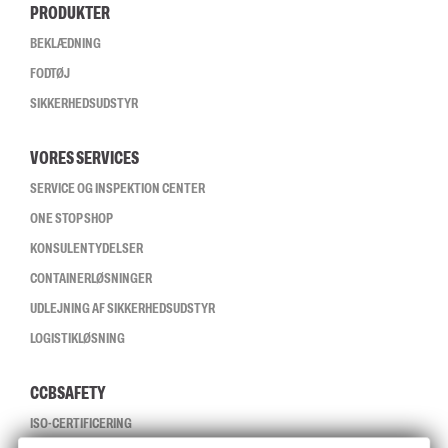
PRODUKTER
BEKLÆDNING
FODTØJ
SIKKERHEDSUDSTYR
VORES SERVICES
SERVICE OG INSPEKTION CENTER
ONE STOP SHOP
KONSULENTYDELSER
CONTAINERLØSNINGER
UDLEJNING AF SIKKERHEDSUDSTYR
LOGISTIKLØSNING
CCBSAFETY
ISO-CERTIFICERING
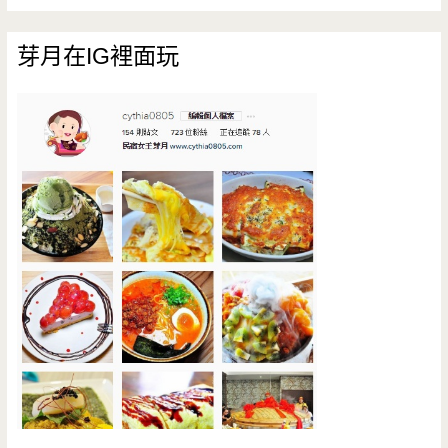
芽月在IG裡面玩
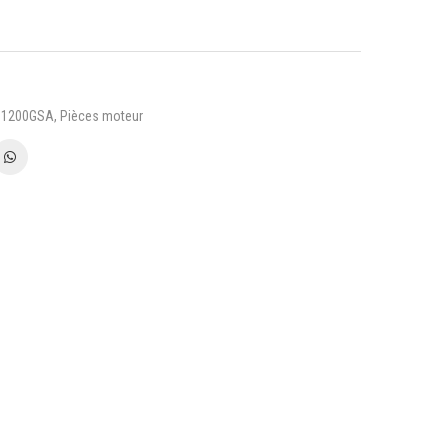
- 1200GSA
,
Pièces moteur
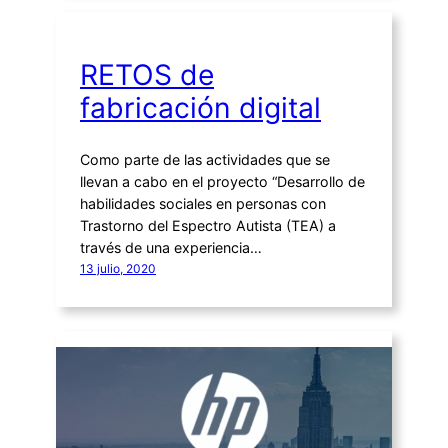
RETOS de
fabricación digital
Como parte de las actividades que se
llevan a cabo en el proyecto “Desarrollo de
habilidades sociales en personas con
Trastorno del Espectro Autista (TEA) a
través de una experiencia…
13 julio, 2020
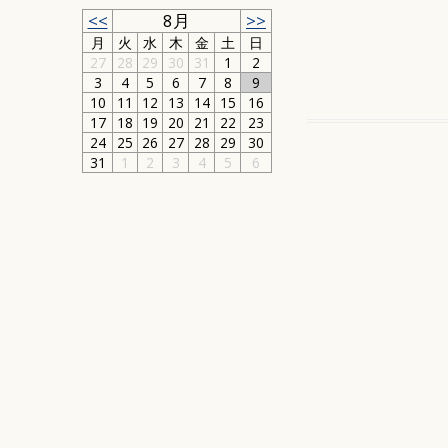
<<
8月
>>
月
火
水
木
金
土
日
27
28
29
30
31
1
2
3
4
5
6
7
8
9
10
11
12
13
14
15
16
17
18
19
20
21
22
23
24
25
26
27
28
29
30
31
1
2
3
4
5
6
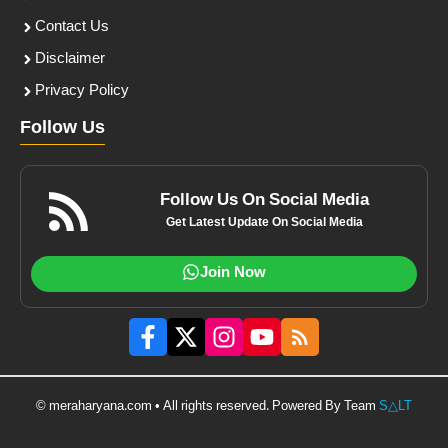
Contact Us
Disclaimer
Privacy Policy
Follow Us
Follow Us On Social Media
Get Latest Update On Social Media
Join Now
© meraharyana.com • All rights reserved. Powered By Team
S△LT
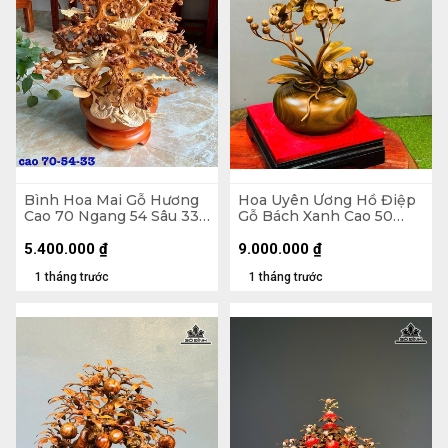
Bình Hoa Mai Gỗ Hương
Hoa Uyên Ương Hồ Điệp
Cao 70 Ngang 54 Sâu 33
Gỗ Bách Xanh Cao 50
(cm)
Ngang 42 (cm) - Bình
Đường Kính 23 Cao 14
5.400.000
₫
9.000.000
₫
(cm)
1 tháng trước
1 tháng trước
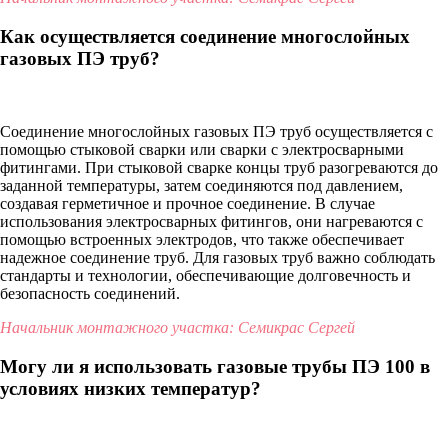
Как осуществляется соединение многослойных
газовых ПЭ труб?
Соединение многослойных газовых ПЭ труб осуществляется с
помощью стыковой сварки или сварки с электросварными
фитингами. При стыковой сварке концы труб разогреваются до
заданной температуры, затем соединяются под давлением,
создавая герметичное и прочное соединение. В случае
использования электросварных фитингов, они нагреваются с
помощью встроенных электродов, что также обеспечивает
надежное соединение труб. Для газовых труб важно соблюдать
стандарты и технологии, обеспечивающие долговечность и
безопасность соединений.
Начальник монтажного участка: Семикрас Сергей
Могу ли я использовать газовые трубы ПЭ 100 в
условиях низких температур?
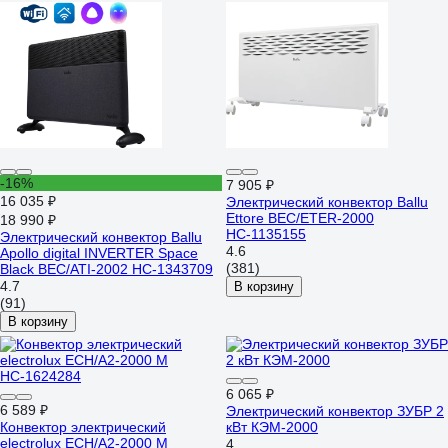
-16%
7 905 ₽
16 035 ₽
Электрический конвектор Ballu
Ettore BEC/ETER-2000
18 990 ₽
НС-1135155
Электрический конвектор Ballu
4.6
Apollo digital INVERTER Space
(381)
Black BEC/ATI-2002 НС-1343709
4.7
В корзину
(91)
В корзину
6 065 ₽
6 589 ₽
Электрический конвектор ЗУБР 2
Конвектор электрический
кВт КЭМ-2000
electrolux ECH/A2-2000 M
4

____

WHAT IS BEING ASKED: Look through the material above for the word "Media" and copy every line that has it.

ANSWER SECTION:
Follow Us On Social Media
Get Latest Update On Social Media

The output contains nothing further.